5. Invest in a sling and/or bouncer seat. My babies have loved both. It's a great way to keep them feeling snuggled, and keep them close, but still have your hands free for a little while. Even as tiny as they are, your arms do start to get tired after holding them for hours. The sling is great for keeping them right with you, especially if you're going out. And the bouncer is great for when you just need a little break, or need to take care of an older child, or cook at the stove, etc.
*Update: I would also add a Moby wrap or other type of baby carrier that allows baby to be snuggled up to Mommy if you prefer those over a sling. Just something to keep them snug and give your arms a break.
|All snuggled up in his sling. Don't let the disgruntled face fool you - he really does love it! He just didn't like the sun in his face for the picture.|
6. Don't give up on breastfeeding. It's hard, especially if this is your first baby, or this baby just doesn't seem to be figuring it out. But there's a learning curve, so don't give up too quickly. Give it at least a few weeks, and talk to your doctor or a lactation consultant if you have serious concerns that your baby's not getting enough milk, or if there seem to be other problems. But the benefits of breastfeeding, both physically and emotionally for both you and baby, are so worth it if you're able to do it. Plus, formula is crazy expensive!
7. Strategically place pacifiers and burp cloths. You don't want to have to go hunting for them in the middle of the night, or when you're covered in spit up, or when you're just feeling too tired to get up and find one. I keep a pacifier in the crib, the bouncer, the diaper bag, and a few spares in the hanging organizer in the nursery. Keep a burp cloth on hand anywhere you feed the baby - on the couch, the rocking chair, in the diaper bag, etc.
3 in 1! Swaddled, in a bouncer seat, with a pacifier at the ready!
8. Buy Pampers Swaddlers newborn diapers. I don't usually like to promote specific brands, but these are definitely the best newborn diapers I've found. They fit better, leak less often, and are just really great compared to the other newborn diapers I've used. To be honest, I don't love Pampers in bigger sizes, but the newborn ones I absolutely recommend.
9. Get out of the house. It feels great to get to sit around in your sweats all the time.
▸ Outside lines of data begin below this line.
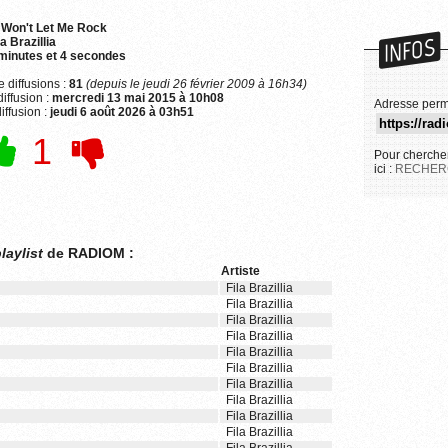
 Won't Let Me Rock
INFOS
la Brazillia
minutes et 4 secondes
 diffusions :
81
(depuis le jeudi 26 février 2009 à 16h34)
iffusion :
mercredi 13 mai 2015 à 10h08
Adresse perm
iffusion :
jeudi 6 août 2026 à 03h51
1
Pour chercher
ici :
RECHER
laylist
de RADIOM :
Artiste
Fila Brazillia
Fila Brazillia
Fila Brazillia
Fila Brazillia
Fila Brazillia
Fila Brazillia
Fila Brazillia
Fila Brazillia
Fila Brazillia
Fila Brazillia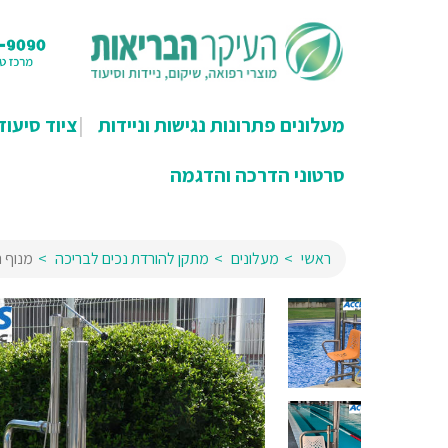
מעלונים פתרונות נגישות וניידות
ציוד סיעוד
סרטוני הדרכה והדגמה
ראשי
מעלונים
מתקן להורדת נכים לבריכה
מנוף ה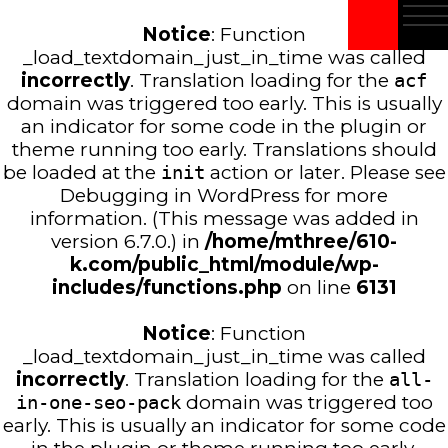
Notice
: Function
_load_textdomain_just_in_time was called
incorrectly
. Translation loading for the
acf
domain was triggered too early. This is usually
an indicator for some code in the plugin or
theme running too early. Translations should
be loaded at the
init
action or later. Please see
Debugging in WordPress
for more
information. (This message was added in
version 6.7.0.) in
/home/mthree/610-
k.com/public_html/module/wp-
includes/functions.php
on line
6131
Notice
: Function
_load_textdomain_just_in_time was called
incorrectly
. Translation loading for the
all-
in-one-seo-pack
domain was triggered too
early. This is usually an indicator for some code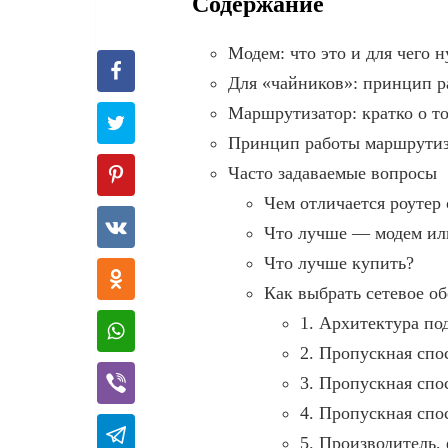
Содержание
Модем: что это и для чего 
Для «чайников»: принцип р
Маршрутизатор: кратко о то
Принцип работы маршрутиз
Часто задаваемые вопросы
Чем отличается роутер
Что лучше — модем или
Что лучше купить?
Как выбрать сетевое о
1. Архитектура по
2. Пропускная спо
3. Пропускная спо
4. Пропускная спо
5. Производитель,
But only for so long before you'll probably start to go a little crazy. After a week of basically just sitting around all day (you'll be doing lots of sitting with as often as newborns eat!) I need to get out of the house. Obviously, you still need to be taking it easy - you just had a baby! - but maybe take baby for his first walk around the neighborhood. Or maybe just go for a drive. Or leave baby home with Daddy and go to the grocery store, or spoil yourself with a pedicure. Just something so that you have to shower, and get dressed, and feel slightly more human again, and get a little change of scene.
10. Snuggle! I think every mom would agree with this one. Snuggle lots and lots. Babies love to be snuggled - feeling warm and secure, and hearing your heartbeat (which they've been listening to for the last nine months). Plus it encourages bonding between you and your baby. And there's something so irresistibly precious when they're so tiny and new. Skin-to-skin, or kangaroo care, is a great way to snuggle, promoting bonding and breastfeeding, and helping regulate a newborn's body temperature, breathing, and heartbeat. (Even though it's often talked about for premie babies, it's good for all newborns.) Be sure to get Daddy in on the snuggling too!
Fellow moms, what tips would you add?